The paper ejector unit 100 is configured to print predetermined information (including text, graphics, and other data) on a portion of a long-length roll paper P, cut the printed portion in a predetermined length, and eject the cut portion outside through an exit slot 90. It comprises a paper holder 10 rotatably supporting the roll paper P, a horizontally extending first path 40, on which an end of the paper P is transported forward to the exit slot 90, a printer 20 provided in the middle of the first path 40 to print data on the paper P transported therealong, a cutter 30 provided in the middle of the first path 40 and further downstream in the forward direction than the printer 20 to cut the paper P in a predetermined length, a second path 50 provided at a lower position than the first path 40 and substantially parallel (horizontal) to the first path 40, a guide 70 provided between the first and second paths 40, 50 and having an inclined face to restrict the paper P from deflecting upward, and a third path 60 branching downward from the second path 50 to recover the paper P. It also comprises an opening 81 at the forward back end of the second path 50, and a reversible transportation roller assembly 82 provided in the middle of the second path 50 to be rotated to transport the paper P forward to the exit slot 90, to be reversely rotated to withdraw the paper P having been transported to the exit slot 90, and to stop rotating to stop transporting the paper P. The third path 60 branches downward from the second path 50 and is provided in the vicinity of a forward upstream side of the reversible transportation roller assembly 82.

Paper sensors 52, 62 (photo reflector or the like, for example) are provided on the second path 50 and the third path 60, respectively, to detect the paper P passing thereon.

Moreover, the paper ejector unit 100 comprises a drive controller 80 which is incorporated in a control board disposed under the paper holder 10 to selectively switch the rotation of the reversible transportation roller assembly 82 in accordance with one of the following conditions (1) to (3), as shown in FIG. 2.

(1) A state of the paper P detected by the paper sensors 52, 62

(2) Predetermined conditions such as an elapse of a predetermined period

(3) A state of the paper P detected by the paper sensors 52, 62 and predetermined conditions such as an elapse of a predetermined period

The control board is provided to perform various controls over the respective elements of the paper ejector unit 100, such as power supply to a not-shown power source, the printer 20, cutter 30 and paper sensors 52, 62.

Further, the drive controller 80 does not have to be a part of the control board, or it does not need to be configured independently from the reversible transportation roller assembly 82. It can be incorporated in the reversible transportation roller assembly 82, for example.

The paper holder 10 includes a shaft 11 extending in the width direction of the paper ejector unit 100 as shown in FIG. 1. The shaft 11 is inserted through the core of the roll paper P to rotatably support the paper P.

The second path 50 includes a gap as an opening 86 between the third path 60 and in the vicinity of the forward upstream of the reversible transportation roller assembly 82.

The first to third paths 40, 50, 60 and the guide 70 constitute a paper path of the paper ejector unit 100 as a whole.

In the present embodiment the printer 20 is a thermal printer; however, it is not limited thereto.
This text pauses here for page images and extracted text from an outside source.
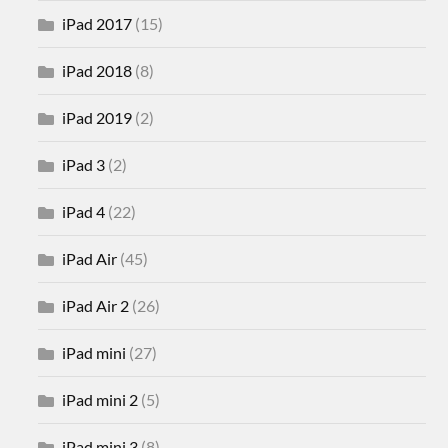
iPad 2017
(15)
iPad 2018
(8)
iPad 2019
(2)
iPad 3
(2)
iPad 4
(22)
iPad Air
(45)
iPad Air 2
(26)
iPad mini
(27)
iPad mini 2
(5)
iPad mini 3
(8)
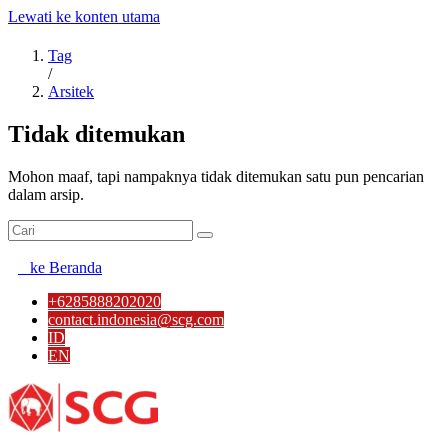
Lewati ke konten utama
Tag
/
Arsitek
Tidak ditemukan
Mohon maaf, tapi nampaknya tidak ditemukan satu pun pencarian
dalam arsip.
ke Beranda
+6285888202020
contact.indonesia@scg.com
ID
EN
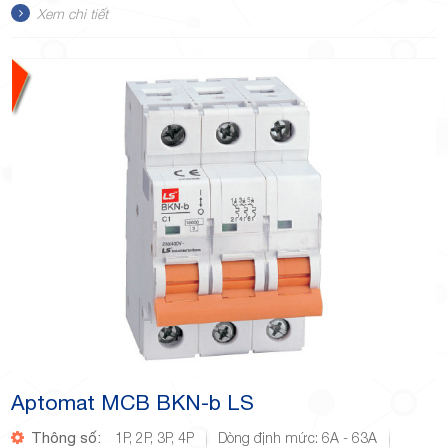
Xem chi tiết
Aptomat MCB BKN-b LS
Thông số:
1P, 2P, 3P, 4P
Dòng định mức: 6A - 63A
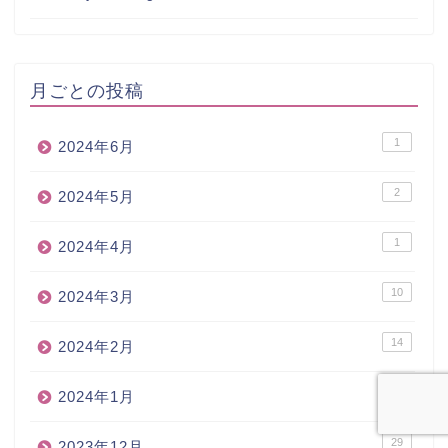
月ごとの投稿
1
2024年6月
2
2024年5月
1
2024年4月
10
2024年3月
14
2024年2月
25
2024年1月
29
2023年12月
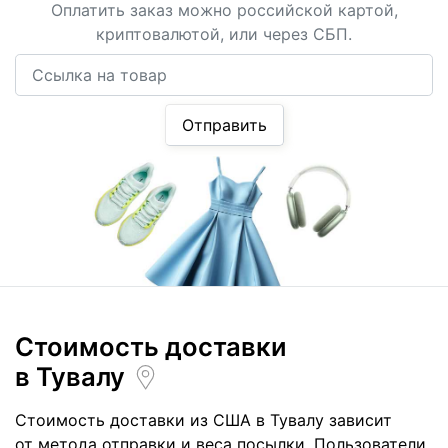
Оплатить заказ можно российской картой,
криптовалютой, или через СБП.
Ссылка на товар
Отправить
Стоимость доставки
в Тувалу
Стоимость доставки из США в Тувалу зависит
от метода отправки и веса посылки. Пользователи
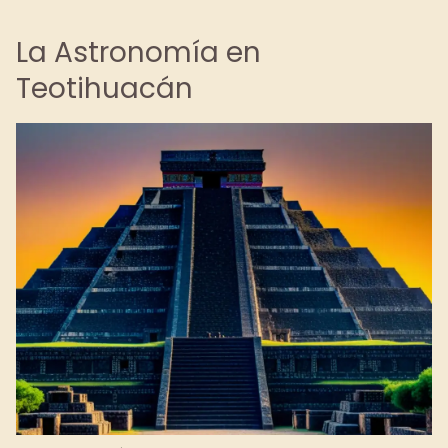
La Astronomía en
Teotihuacán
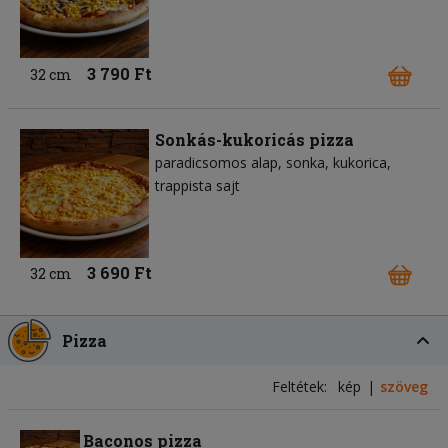
3 790 Ft
32 cm
Sonkás-kukoricás pizza
paradicsomos alap
sonka
kukorica
trappista sajt
3 690 Ft
32 cm
Pizza
Feltétek:
kép
szöveg
Baconos pizza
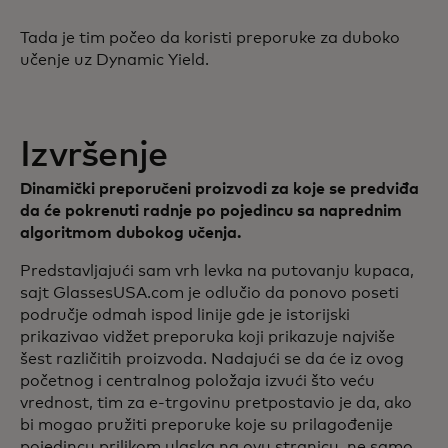
Tada je tim počeo da koristi preporuke za duboko
učenje uz Dynamic Yield.
Izvršenje
Dinamički preporučeni proizvodi za koje se predviđa
da će pokrenuti radnje po pojedincu sa naprednim
algoritmom dubokog učenja.
Predstavljajući sam vrh levka na putovanju kupaca,
sajt GlassesUSA.com je odlučio da ponovo poseti
područje odmah ispod linije gde je istorijski
prikazivao vidžet preporuka koji prikazuje najviše
šest različitih proizvoda. Nadajući se da će iz ovog
početnog i centralnog položaja izvući što veću
vrednost, tim za e-trgovinu pretpostavio je da, ako
bi mogao pružiti preporuke koje su prilagođenije
pojedincu prilikom ulaska na ovu stranicu, ne samo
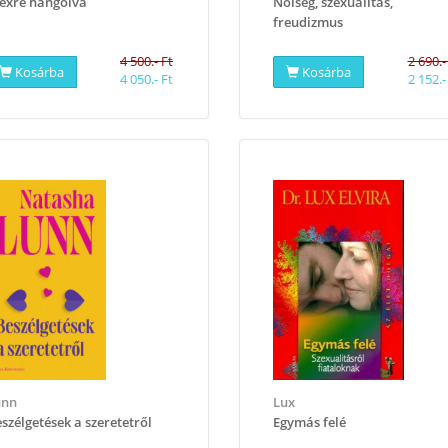
exre hangolva
Nőiség, szexualitás,
freudizmus
4 500.- Ft
2 690.-
Kosárba
Kosárba
4 050.- Ft
2 152.-
unn
Lux
szélgetések a szeretetről
Egymás felé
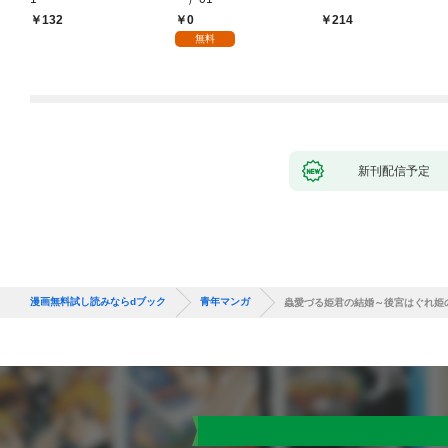
0
132
214
無料
新刊配信予定
漫画無料試し読みならdブック
青年マンガ
蟲愛づる姫君の結婚～後宮はぐれ姫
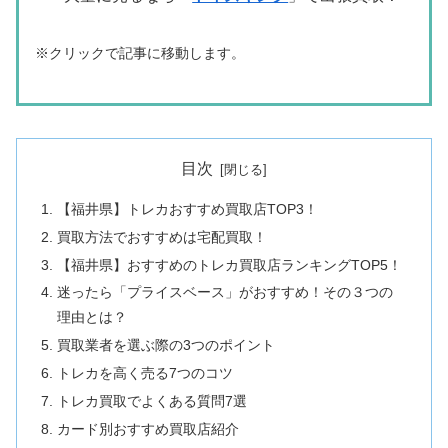
※クリックで記事に移動します。
目次
【福井県】トレカおすすめ買取店TOP3！
買取方法でおすすめは宅配買取！
【福井県】おすすめのトレカ買取店ランキングTOP5！
迷ったら「プライスベース」がおすすめ！その３つの
理由とは？
買取業者を選ぶ際の3つのポイント
トレカを高く売る7つのコツ
トレカ買取でよくある質問7選
カード別おすすめ買取店紹介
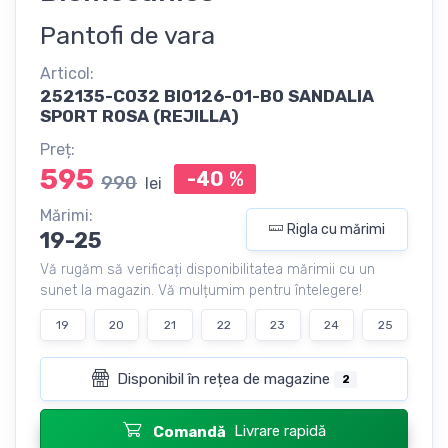
Pantofi de vara
Articol:
252135-C032 BIO126-01-ВО SANDALIA
SPORT ROSA (REJILLA)
Preț:
595
-40
%
990
lei
Mărimi:
Rigla cu mărimi
19-25
Vă rugăm să verificați disponibilitatea mărimii cu un
sunet la magazin. Vă mulțumim pentru întelegere!
19
20
21
22
23
24
25
Disponibil în rețea de magazine
2
Livrare rapidă
Comandă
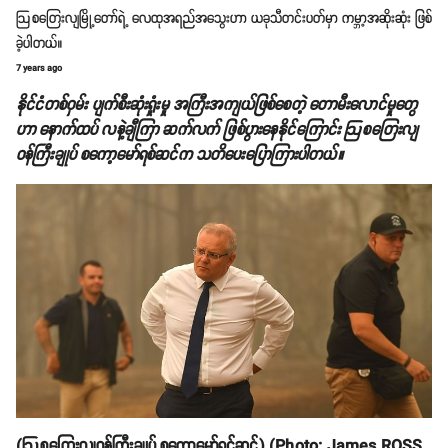
ဩစတြေးလျမြို့တော်ရဲ့ လေထုအရည်အသွေးဟာ ယခုသီတင်းပတ်မှာ ကမ္ဘာ့အဆိုးဆုံး ဖြစ်
ခဲ့ပါတယ်။
7 years ago
နိုင်ငံတစ်ဝှမ်း ပျက်စီးဆုံးရှုံးမှု အကြီးအကျယ်ဖြစ်စေတဲ့ တောမီးလောင်မှုတွေ
ဟာ နောက်ထပ် လနဲ့ချီကြာ ဆက်လက် ဖြစ်ပွားနေနိုင်ကြောင်း ဩစတြေးလျ
ဝန်ကြီးချုပ် စကော့မော်ရစ်ဆင်က သတိပေးပြောကြားပါတယ်။
(ဩစတြေးလျဝန်ကြီးချုပ် စကော့မော်ရင်ဆင်) (Photo: James ROSS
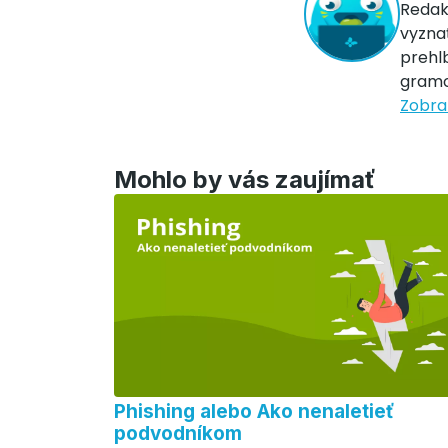
Redak
vyznať
prehl
gramo
Zobraz
Mohlo by vás zaujímať
Phishing alebo Ako nenaletieť
podvodníkom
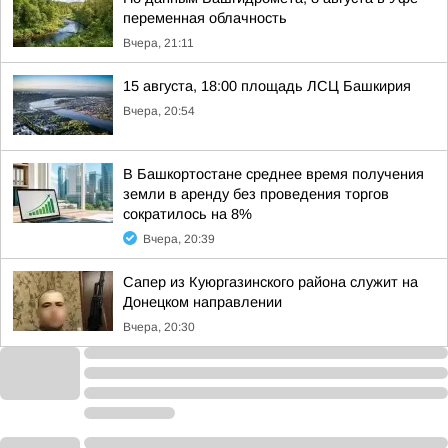
переменная облачность
Вчера, 21:11
15 августа, 18:00 площадь ЛСЦ Башкирия
Вчера, 20:54
В Башкортостане среднее время получения
земли в аренду без проведения торгов
сократилось на 8%
Вчера, 20:39
Сапер из Куюргазинского района служит на
Донецком направлении
Вчера, 20:30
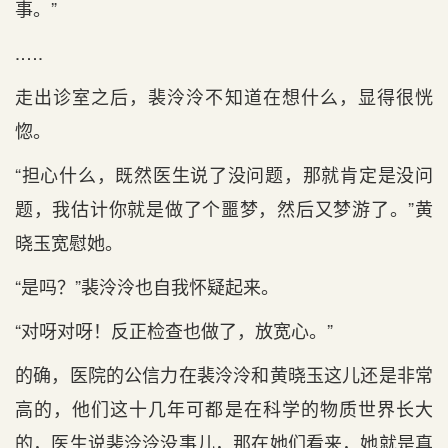
事。”
.….
走出诊室之后，裴泠泠不知道在想什么，显得很恍
惚。
“担心什么，既然医生说了没问题，那就肯定是没问
题，我估计你就是做了个噩梦，然后又梦游了。”黄
晓玉宽慰她。
“是吗？”裴泠泠也自我怀疑起来。
“对呀对呀！反正检查也做了，放宽心。”
的确，医院的公信力在裴泠泠和黄晓玉这儿还是非常
高的，他们这十几年可都是在科学的物质世界长大
的，医生说裴泠泠没事儿，那在她们看来，她就是真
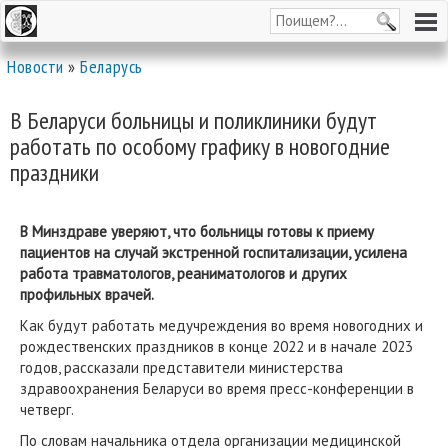
Новости
»
Беларусь
В Беларуси больницы и поликлиники будут
работать по особому графику в новогодние
праздники
В Минздраве уверяют, что больницы готовы к приему
пациентов на случай экстренной госпитализации, усилена
работа травматологов, реаниматологов и других
профильных врачей.
Как будут работать медучреждения во время новогодних и
рождественских праздников в конце 2022 и в начале 2023
годов, рассказали представители министерства
здравоохранения Беларуси во время пресс-конференции в
четверг.
По словам начальника отдела организации медицинской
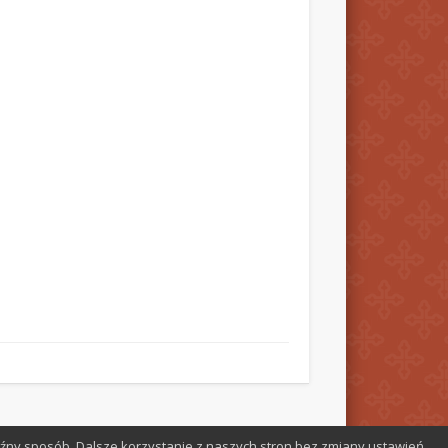
aźny sposób. Dalsze korzystanie z naszych stron bez zmiany ustawień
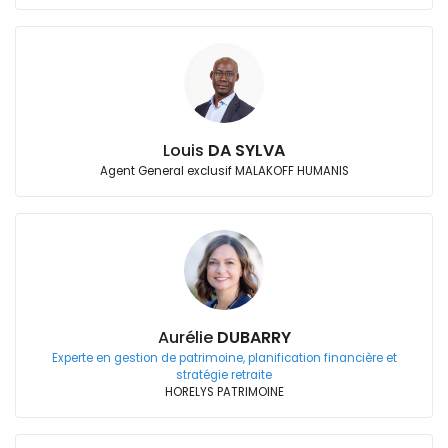
Louis
DA SYLVA
Agent General exclusif MALAKOFF HUMANIS
Aurélie
DUBARRY
Experte en gestion de patrimoine, planification financière et
stratégie retraite
HORELYS PATRIMOINE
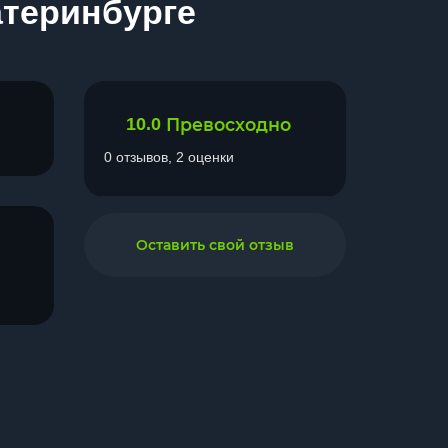
атеринбурге
10.0
Превосходно
0 отзывов, 2 оценки
Оставить свой отзыв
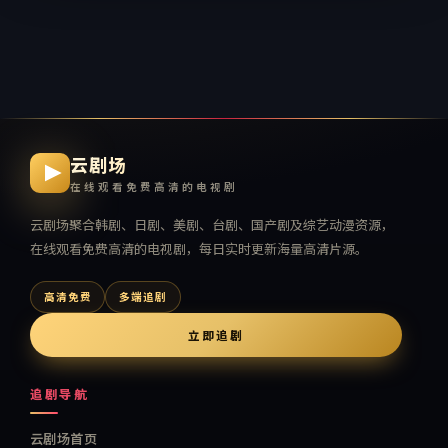
云剧场
在线观看免费高清的电视剧
云剧场
聚合韩剧、日剧、美剧、台剧、国产剧及综艺动漫资源，
在线观看免费高清的电视剧
，每日实时更新海量高清片源。
高清免费
多端追剧
立即追剧
追剧导航
云剧场首页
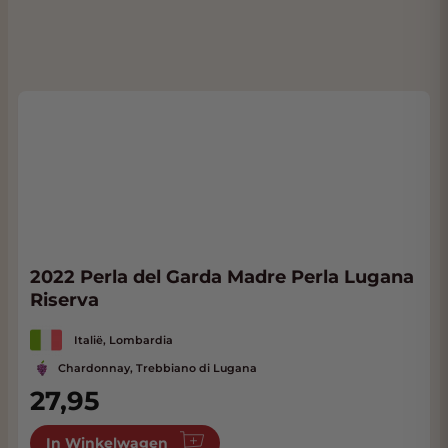
2022 Perla del Garda Madre Perla Lugana
Riserva
Italië, Lombardia
Chardonnay, Trebbiano di Lugana
27,95
In Winkelwagen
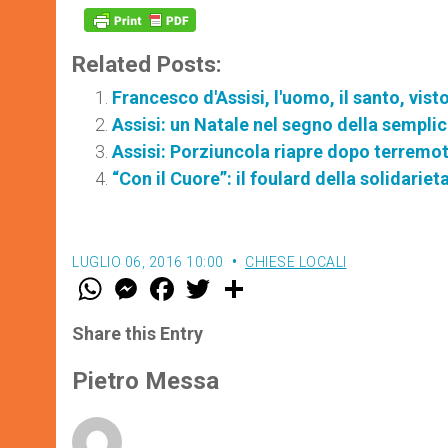
Related Posts:
Francesco d'Assisi, l'uomo, il santo, vis
Assisi: un Natale nel segno della semplic
Assisi: Porziuncola riapre dopo terremo
“Con il Cuore”: il foulard della solidarieta’
LUGLIO 06, 2016 10:00
CHIESE LOCALI
W
M
F
T
S
h
e
a
w
h
a
s
c
i
a
t
s
e
t
r
Share this Entry
s
e
b
t
e
A
n
o
e
p
g
o
r
Pietro Messa
p
e
k
r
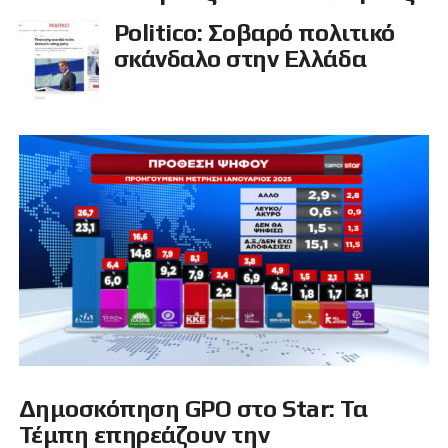
Politico: Σοβαρό πολιτικό
σκάνδαλο στην Ελλάδα
Δημοσκόπηση GPO στο Star: Τα
Τέμπη επηρεάζουν την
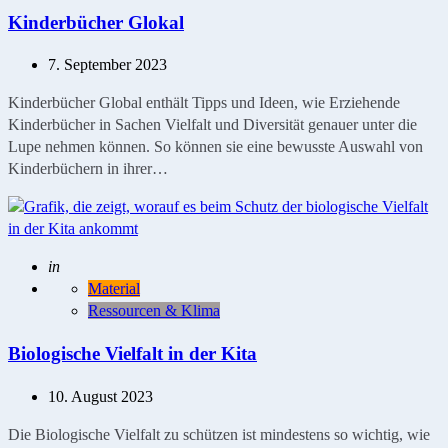
Kinderbücher Glokal
7. September 2023
Kinderbücher Global enthält Tipps und Ideen, wie Erziehende
Kinderbücher in Sachen Vielfalt und Diversität genauer unter die
Lupe nehmen können. So können sie eine bewusste Auswahl von
Kinderbüchern in ihrer…
Geschrieben
in
Material
Ressourcen & Klima
Biologische Vielfalt in der Kita
10. August 2023
Die Biologische Vielfalt zu schützen ist mindestens so wichtig, wie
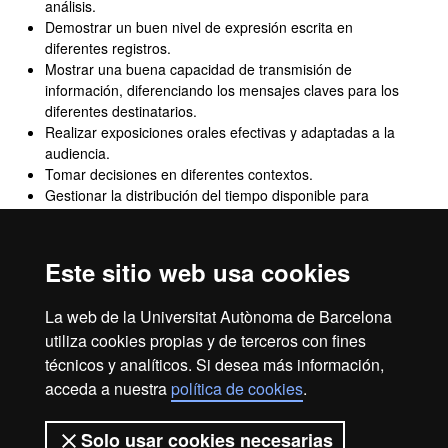
análisis.
Demostrar un buen nivel de expresión escrita en
diferentes registros.
Mostrar una buena capacidad de transmisión de
información, diferenciando los mensajes claves para los
diferentes destinatarios.
Realizar exposiciones orales efectivas y adaptadas a la
audiencia.
Tomar decisiones en diferentes contextos.
Gestionar la distribución del tiempo disponible para
acometer los objetivos establecidos para llevar a buen
término la tarea prevista.
Trabajar autónomamente.
Este sitio web usa cookies
Elaborar y preparar la presentación de informes y/o
propuestas de intervención.
La web de la Universitat Autònoma de Barcelona
Elaborar y planificar investigaciones o informes
utiliza cookies propias y de terceros con fines
analíticos.
técnicos y analíticos. Si desea más información,
Diseñar técnicas para la recogida de datos, coordinar el
tratamiento de la información y aplicar rigurosamente
acceda a nuestra
política de cookies
.
métodos de verificación de hipótesis.
Solo usar cookies necesarias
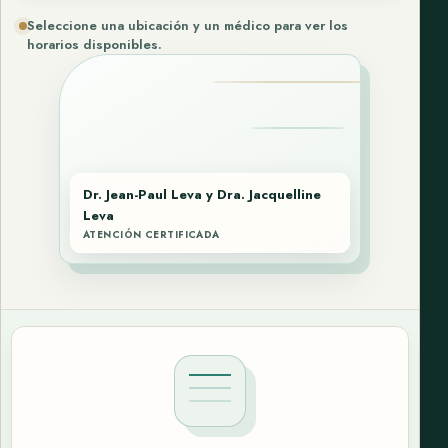
Seleccione una ubicación y un médico para ver los
horarios disponibles.
Dr. Jean-Paul Leva y Dra. Jacquelline
Leva
ATENCIÓN CERTIFICADA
It can be a dot-impact type or ink-jet type printer.

Further, the forward back end of the second path 50 refers to an upstream end thereof when the paper P is transported forward, and to a downstream end when the paper P is transported backward. The backward back end refers to a downstream end (forward front end) when the paper P is transported forward.

The vicinity of the forward upstream side of the reversible transportation roller assembly 82 refers to an adjacent region of the upstream side of the reversible transportation roller assembly 82 when the paper P is transported forward.

Further, a feed roller 87 is provided at the forward front end of the first path 40 and more downstream than the cutter 30 to transport the paper P forward. The opening 81 is formed in the vicinity of the forward downstream of the feed roller 87.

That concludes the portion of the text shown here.